3. M. A soutient être parfaitement inséré au sein de la société française, disposant d'une expérience professionnelle en boulangerie-pâtisserie et ayant la possibilité d'occuper un emploi au sein de l'entreprise de son père et produit, pour ce faire, une promesse d'embauche de cette société datée du 22 mai 2025. Toutefois, il n'est, pour l'heure, pas autorisé à travailler en France et il n'établit pas qu'il ne pourrait pas se réinsérer professionnellement en Algérie où il a vécu jusqu'au moins l'âge de vingt-deux ans. Par ailleurs, s'il fait également valoir que l'ensemble de la fratrie de son père est en France, il résulte du procès-verbal d'audition du 13 mai 2025 que l'intéressé a sa mère et sa sœur, qui résident en Tunisie. Le requérant ne peut ainsi alléguer, à ce titre, que le préfet du Nord aurait commis une erreur de fait ou aurait entaché la décision contestée d'un défaut d'examen sérieux de sa situation en considérant qu'il n'est pas isolé dans son pays d'origine. Enfin, il ressort également des pièces du dossier qu'il est célibataire et sans enfant à charge. Dans ces conditions, la décision en litige ne saurait être regardée comme portant à son droit au respect de la vie privée et familiale une atteinte disproportionnée au but en vue duquel elle a été prise. Par suite, les moyens tirés de l'erreur de fait, du défaut d'examen sérieux de la situation, de la méconnaissance des stipulations de l'article 8 de la convention européenne de sauvegarde des droits de l'homme et des libertés fondamentales et de l'erreur manifeste dans l'appréciation de ses conséquences sur la situation personnelle de M. A doivent être également écartés.

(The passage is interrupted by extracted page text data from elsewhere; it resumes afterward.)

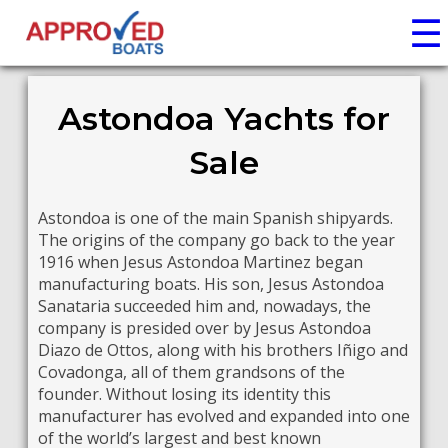
☰
Astondoa Yachts for
Sale
Astondoa is one of the main Spanish shipyards.
The origins of the company go back to the year
1916 when Jesus Astondoa Martinez began
manufacturing boats. His son, Jesus Astondoa
Sanataria succeeded him and, nowadays, the
company is presided over by Jesus Astondoa
Diazo de Ottos, along with his brothers Iñigo and
Covadonga, all of them grandsons of the
founder. Without losing its identity this
manufacturer has evolved and expanded into one
of the world’s largest and best known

4. Il résulte de ce qui précède que M. A n'est pas fondé à demander l'annulation de l'arrêté du 13 mai 2025 du préfet du Nord en tant qu'il porte obligation de quitter le territoire français. Il y a lieu, par voie de conséquence, de rejeter ses conclusions à fin d'injonction ainsi que celles présentées au titre des articles L. 761-1 du code de justice administrative.

D E C I D E :

Article 1er : La requête de M. A est rejetée.

Article 2 : Le présent jugement sera notifié à M. B A et au préfet du Nord.

Rendu public par mise à disposition au greffe le 21 juillet 2025.

Le magistrat désigné,

Signé :

D. BABSKI

La greffière,

Signé :

V. LESCEUX

La République mande et ordonne au préfet du Nord en ce qui le concerne ou à tous commissaires de justice à ce requis en ce qui concerne les voies de droit commun contre les parties privées, de pourvoir à l'exécution du présent jugement.